I'm afraid an old school manager is needed, not someone with Wenger stubbornness. With the quality of players and the budget available Dulwich Hamlet should be pissing this division.
Like Terry Brown at Margate last season?
I actually thought we played quite well for much of the game, considering the conditions and the degree to which several highly contentious or just plain wrong decisions went against us, but regardless of the poor pitch and poor officials we also contributed much to our own downfall with some costly lapses, and as ever we simply weren't ruthless or clinical enough in front of goal as plenty of chances were created without stretching the keeper enough. For a team with so much experience we look very naive at times, and are all too prone to collapse when things go against us.
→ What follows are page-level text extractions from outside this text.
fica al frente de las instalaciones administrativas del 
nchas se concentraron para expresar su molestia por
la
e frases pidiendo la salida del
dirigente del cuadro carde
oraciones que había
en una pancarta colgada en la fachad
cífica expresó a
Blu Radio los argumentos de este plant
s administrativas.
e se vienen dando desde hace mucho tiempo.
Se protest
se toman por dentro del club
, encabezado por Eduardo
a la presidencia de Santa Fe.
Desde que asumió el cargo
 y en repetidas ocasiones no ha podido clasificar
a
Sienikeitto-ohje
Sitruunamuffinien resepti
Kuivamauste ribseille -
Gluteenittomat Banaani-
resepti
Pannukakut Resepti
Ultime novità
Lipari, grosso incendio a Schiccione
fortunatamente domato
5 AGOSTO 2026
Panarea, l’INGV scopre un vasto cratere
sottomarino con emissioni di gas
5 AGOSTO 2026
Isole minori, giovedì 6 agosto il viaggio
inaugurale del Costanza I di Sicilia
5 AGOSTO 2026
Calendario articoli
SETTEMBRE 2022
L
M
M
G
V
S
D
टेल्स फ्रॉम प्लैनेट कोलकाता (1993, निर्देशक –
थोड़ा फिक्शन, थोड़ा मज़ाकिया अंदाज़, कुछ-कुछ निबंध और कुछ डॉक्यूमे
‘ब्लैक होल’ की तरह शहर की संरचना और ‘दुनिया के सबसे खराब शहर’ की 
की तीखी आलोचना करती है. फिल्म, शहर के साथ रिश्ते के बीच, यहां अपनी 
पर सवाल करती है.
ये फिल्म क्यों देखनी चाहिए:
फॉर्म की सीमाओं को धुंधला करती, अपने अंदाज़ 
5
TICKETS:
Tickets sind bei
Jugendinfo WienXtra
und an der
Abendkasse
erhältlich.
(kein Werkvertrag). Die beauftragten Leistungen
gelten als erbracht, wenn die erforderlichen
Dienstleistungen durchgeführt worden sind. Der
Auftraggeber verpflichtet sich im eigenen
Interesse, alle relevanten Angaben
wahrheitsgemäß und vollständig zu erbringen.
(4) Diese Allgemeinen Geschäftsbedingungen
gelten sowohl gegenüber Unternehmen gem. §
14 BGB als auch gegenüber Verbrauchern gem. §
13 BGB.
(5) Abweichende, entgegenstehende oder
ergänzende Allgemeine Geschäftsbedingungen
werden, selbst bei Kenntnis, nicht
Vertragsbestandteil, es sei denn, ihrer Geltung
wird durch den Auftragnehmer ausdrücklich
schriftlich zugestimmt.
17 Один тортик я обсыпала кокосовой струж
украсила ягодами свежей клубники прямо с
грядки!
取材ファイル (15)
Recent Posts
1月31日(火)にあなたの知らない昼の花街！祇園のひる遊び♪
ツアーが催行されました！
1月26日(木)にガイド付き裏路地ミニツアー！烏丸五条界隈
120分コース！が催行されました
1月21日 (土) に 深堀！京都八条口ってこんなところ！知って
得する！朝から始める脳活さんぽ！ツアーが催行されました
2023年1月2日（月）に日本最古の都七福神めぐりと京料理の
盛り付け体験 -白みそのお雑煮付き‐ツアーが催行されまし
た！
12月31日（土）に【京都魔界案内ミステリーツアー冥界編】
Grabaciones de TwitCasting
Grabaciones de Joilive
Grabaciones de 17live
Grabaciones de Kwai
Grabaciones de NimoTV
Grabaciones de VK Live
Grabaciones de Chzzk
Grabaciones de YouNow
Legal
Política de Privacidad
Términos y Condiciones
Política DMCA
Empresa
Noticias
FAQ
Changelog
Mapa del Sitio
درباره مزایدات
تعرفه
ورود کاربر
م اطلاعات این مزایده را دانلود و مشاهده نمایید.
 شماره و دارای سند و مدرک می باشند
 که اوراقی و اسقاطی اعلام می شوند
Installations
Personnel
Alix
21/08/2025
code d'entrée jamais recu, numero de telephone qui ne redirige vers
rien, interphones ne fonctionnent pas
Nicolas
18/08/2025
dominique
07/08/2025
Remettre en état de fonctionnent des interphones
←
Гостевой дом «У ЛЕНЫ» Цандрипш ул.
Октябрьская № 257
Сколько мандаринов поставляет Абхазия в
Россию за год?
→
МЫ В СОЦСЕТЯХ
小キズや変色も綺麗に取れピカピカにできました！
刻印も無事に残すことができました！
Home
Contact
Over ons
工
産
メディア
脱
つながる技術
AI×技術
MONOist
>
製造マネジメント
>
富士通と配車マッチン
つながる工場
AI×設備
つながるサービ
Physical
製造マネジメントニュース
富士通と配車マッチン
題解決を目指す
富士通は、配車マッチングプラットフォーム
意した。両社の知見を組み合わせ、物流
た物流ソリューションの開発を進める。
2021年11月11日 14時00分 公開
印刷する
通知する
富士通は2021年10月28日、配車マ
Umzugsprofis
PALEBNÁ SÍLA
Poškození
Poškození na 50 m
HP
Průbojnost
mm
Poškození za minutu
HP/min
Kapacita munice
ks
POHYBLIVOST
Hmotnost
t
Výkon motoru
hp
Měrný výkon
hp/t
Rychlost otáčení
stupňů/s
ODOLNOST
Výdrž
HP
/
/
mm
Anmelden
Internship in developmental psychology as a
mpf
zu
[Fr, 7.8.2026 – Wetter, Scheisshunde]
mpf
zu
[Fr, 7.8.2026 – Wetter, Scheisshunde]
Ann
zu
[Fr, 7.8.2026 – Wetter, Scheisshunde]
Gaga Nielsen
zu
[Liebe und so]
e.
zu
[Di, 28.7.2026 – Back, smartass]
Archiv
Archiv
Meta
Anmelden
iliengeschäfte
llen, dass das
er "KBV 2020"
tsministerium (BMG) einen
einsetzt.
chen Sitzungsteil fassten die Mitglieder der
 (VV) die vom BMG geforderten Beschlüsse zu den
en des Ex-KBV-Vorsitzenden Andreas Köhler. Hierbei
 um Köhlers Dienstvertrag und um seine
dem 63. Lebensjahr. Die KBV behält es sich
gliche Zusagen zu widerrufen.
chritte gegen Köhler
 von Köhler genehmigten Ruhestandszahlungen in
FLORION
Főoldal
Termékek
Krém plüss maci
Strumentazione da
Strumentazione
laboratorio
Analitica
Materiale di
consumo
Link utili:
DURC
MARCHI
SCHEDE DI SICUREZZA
The first major incident of the game went in our favour after just five minutes when Moss was blatantly shoved in the back by their captain as he chased a ball away from goal. There was nothing controversial about it, it happened right in front of me, and the ref got it spot on. However i can't help thinking their players' lengthy protestations of innocence may have panted a seed of doubt in the ref's mind and caused him to give nothing else in our favour afterwards. We only had ourselves to blame for throwing away our advantage all to cheaply after fifteen minutes. Brown attempted to find Clunis with an all too obvious pass out of defence which was intercepted by their right back on the halfway line, and within seconds they'd sliced effortlessly though our left flank allowing Tom Derry - briefly a Hamlet player during last year's 'Spring Slump' to set up his strike partner for an easy finish. Midway through the half we should have had a second penalty as McDonald was completely wiped out just inside the box by a defender lunging in recklessly from behind. It was a breathtakingly poor tackle, yet incredibly the ref just waved play on. Billericay immediately counter-attacked and won a free kick outside the corner of our box, and when this was pumped high and long beyond the far post a defender was penalised for pushing and booked without hesitation. (Not sure how their captain had earlier escaped a booking for an identical offence, and persistent dissent afterwards.) Hamlet appeared to have equalised right on half time as a high far post corner caused chaos in the goalmouth and Waldren lashed home the loose ball from a tight angle, but although the ref was initially happy with the goal his linesman on the far side flagged for a foul and the goal was chalked off.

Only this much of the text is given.